A hybrid integrated circuit, HIC, hybrid microcircuit, or simply hybrid is a miniaturized electronic circuit constructed of individual devices, such as semiconductor devices (e.g. transistors and diodes) and passive components (e.g. resistors, inductors, transformers, and capacitors), bonded to a substrate or printed circuit board (PCB). Hybrid circuits are often encapsulated in epoxy, as shown in the photo. A hybrid circuit serves as a component on a PCB in the same way as a monolithic integrated circuit; the difference between the two types of devices is in how they are constructed and manufactured. The advantage of hybrid circuits is that components which cannot be included in a monolithic IC can be used, e.g., capacitors of large value, wound components, crystals.

Thick film technology is often used as the interconnecting medium for hybrid integrated circuits. The use of screen printed thick film interconnect provides advantages of versatility over thin film although feature sizes may be larger and deposited resistors wider in tolerance. Multi-layer thick film is a technique for further improvements in integration using a screen printed insulating dielectric to ensure connections between layers are made only where required. One key advantage for the circuit designer is complete freedom in the choice of resistor value in thick film technology. Planar resistors are also screen printed and included in the thick film interconnect design. The composition and dimensions of resistors can be selected to provide desired values. The final resistor value is determined by design and can be adjusted by laser trimming. Once the hybrid circuit is fully populated with components, fine tuning prior to final test may be achieved by active laser trimming.

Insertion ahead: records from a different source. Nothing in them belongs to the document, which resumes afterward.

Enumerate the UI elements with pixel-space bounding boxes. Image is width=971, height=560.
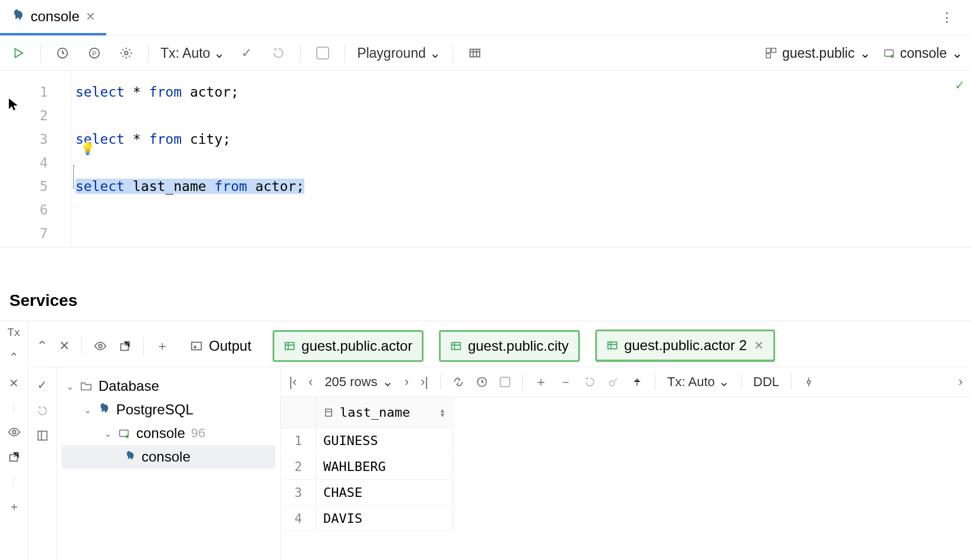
tx-mode-dropdown[interactable]: Tx: Auto⌄ [667,374,729,390]
tx-mode-dropdown[interactable]: Tx: Auto ⌄ [160,45,225,61]
svg-text:P: P [92,50,96,57]
code-area[interactable]: 💡 select * from actor;select * from city… [72,71,971,247]
external-icon[interactable] [119,340,132,353]
target-dropdown[interactable]: console ⌄ [883,45,963,61]
run-button[interactable] [8,43,28,63]
next-page-icon[interactable]: › [405,374,409,390]
postgresql-icon [11,9,25,24]
schema-dropdown[interactable]: guest.public ⌄ [765,45,871,61]
svg-point-3 [124,51,128,55]
settings-icon[interactable] [116,43,136,63]
intention-bulb-icon[interactable]: 💡 [80,141,95,156]
refresh-icon[interactable] [452,376,464,388]
svg-rect-23 [326,409,332,416]
grid-cell[interactable]: DAVIS [316,506,452,532]
add-icon[interactable]: ＋ [8,499,20,515]
data-panel: |‹ ‹ 205 rows⌄ › ›| ＋ [281,367,971,560]
scroll-right-icon[interactable]: › [959,374,963,390]
collapse-icon[interactable]: ✕ [9,376,19,390]
commit-icon[interactable]: ✓ [237,43,257,63]
output-tab[interactable]: Output [184,334,257,358]
sort-icon[interactable]: ▴▾ [439,408,445,417]
services-panel-title: Services [0,284,971,321]
chevron-down-icon: ⌄ [66,381,74,392]
rows-dropdown[interactable]: 205 rows⌄ [324,374,392,390]
eye-icon[interactable] [8,426,21,439]
history-icon[interactable] [53,43,73,63]
tree-node-database[interactable]: ⌄ Database [61,374,275,398]
open-icon[interactable] [8,450,21,463]
svg-rect-6 [772,48,776,52]
sql-editor[interactable]: 12345✓67 💡 select * from actor;select * … [0,71,971,248]
collapse-button[interactable]: ⌃ [37,338,47,354]
folder-icon [80,380,93,393]
explain-icon[interactable]: P [84,43,104,63]
revert-icon[interactable] [37,405,48,417]
gutter: 12345✓67 [0,71,72,247]
stop-icon[interactable] [500,377,510,387]
view-icon[interactable] [94,340,107,353]
tx-label: Tx [8,326,21,338]
result-tab-city[interactable]: guest.public.city [439,330,580,362]
editor-toolbar: P Tx: Auto ⌄ ✓ Playground ⌄ guest.public… [0,36,971,71]
plus-icon[interactable]: ＋ [156,337,169,355]
chevron-down-icon: ⌄ [952,45,963,61]
remove-row-icon[interactable]: － [559,373,572,391]
revert-icon[interactable] [584,376,596,388]
prev-page-icon[interactable]: ‹ [309,374,313,390]
grid-cell[interactable]: WAHLBERG [316,454,452,480]
svg-rect-4 [470,50,480,57]
ddl-button[interactable]: DDL [753,374,779,390]
result-grid[interactable]: 1234 last_name ▴▾ GUINESSWAHLBERGCHASEDA… [281,397,971,532]
upload-icon[interactable] [631,376,643,388]
svg-point-12 [99,344,102,348]
chevron-down-icon: ⌄ [429,45,441,61]
playground-dropdown[interactable]: Playground ⌄ [357,45,440,61]
result-tab-actor[interactable]: guest.public.actor [273,330,424,362]
close-button[interactable]: ✕ [59,338,70,354]
cursor-indicator [73,165,75,189]
grid-cell[interactable]: GUINESS [316,428,452,454]
svg-rect-15 [286,342,294,350]
services-tabs: ⌃ ✕ ＋ Output guest.public.actor [28,321,971,362]
editor-tab-console[interactable]: console ✕ [0,0,106,35]
services-panel: Tx ⌃ ✕ ＋ ⌃ ✕ ＋ [0,321,971,560]
chevron-down-icon: ⌄ [84,404,91,416]
svg-rect-16 [452,342,461,350]
grid-cell[interactable]: CHASE [316,480,452,506]
column-header-last-name[interactable]: last_name ▴▾ [316,397,452,428]
accept-icon[interactable]: ✓ [37,378,47,392]
result-tab-actor-2[interactable]: guest.public.actor 2 ✕ [595,330,775,362]
svg-point-20 [126,435,129,439]
stop-icon[interactable] [313,43,333,63]
mouse-pointer-icon [8,98,19,112]
chevron-down-icon: ⌄ [214,45,225,61]
svg-point-10 [12,430,16,434]
tree-node-console[interactable]: ⌄ console 96 [61,421,275,445]
tree-leaf-console[interactable]: console [61,445,275,469]
last-page-icon[interactable]: ›| [421,374,428,390]
data-toolbar: |‹ ‹ 205 rows⌄ › ›| ＋ [281,367,971,397]
pin-icon[interactable] [803,377,814,387]
close-icon[interactable]: ✕ [86,9,96,24]
add-row-icon[interactable]: ＋ [534,373,547,391]
clock-icon[interactable] [476,376,488,388]
rollback-icon[interactable] [268,43,288,63]
expand-icon[interactable]: ⌃ [9,350,19,364]
first-page-icon[interactable]: |‹ [289,374,297,390]
svg-rect-5 [766,48,770,52]
chevron-down-icon: ⌄ [860,45,871,61]
inspection-ok-icon: ✓ [956,77,964,93]
table-view-icon[interactable] [465,43,485,63]
svg-point-9 [890,55,894,58]
layout-icon[interactable] [37,430,48,442]
tree-node-postgresql[interactable]: ⌄ PostgreSQL [61,398,275,421]
services-tree[interactable]: ⌄ Database ⌄ PostgreSQL ⌄ [57,367,281,560]
more-menu-icon[interactable]: ⋮ [930,10,964,25]
close-icon[interactable]: ✕ [754,338,764,353]
tab-bar: console ✕ ⋮ [0,0,971,36]
postgresql-icon [97,403,110,416]
tab-title: console [31,8,80,25]
submit-icon[interactable] [608,376,619,388]
console-icon [117,427,130,440]
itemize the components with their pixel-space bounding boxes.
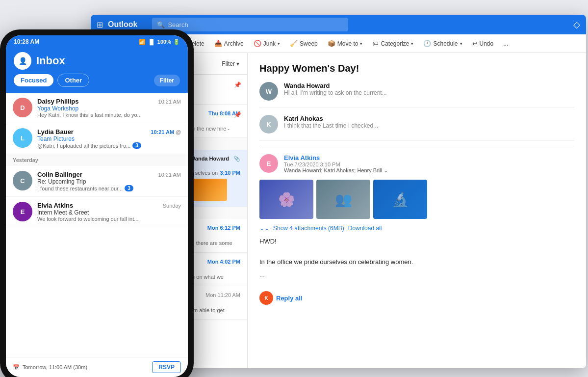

Some modern hybrid circuit technologies, such as LTCC-substrate hybrids, allow for embedding of components within the layers of a multi-layer substrate in addition to components placed on the surface of the substrate. This technology produces a circuit that is, to some degree, three-dimensional.


Other electronic hybrids

In the early days of telephones, separate modules containing transformers and resistors were called hybrids or hybrid coils; they have been replaced by semiconductor integrated circuits.

In the early days of transistors the term hybrid circuit was used to describe circuits with both transistors and vacuum tubes; e.g., an audio amplifier with transistors used for voltage amplification followed by a vacuum tube power output stage, as suitable power transistors were not available. This usage, and the devices, are obsolete, however amplifiers that use a tube preamplifier stage coupled with a solid state output stage are still in production, and are called hybrid amplifiers in reference to this.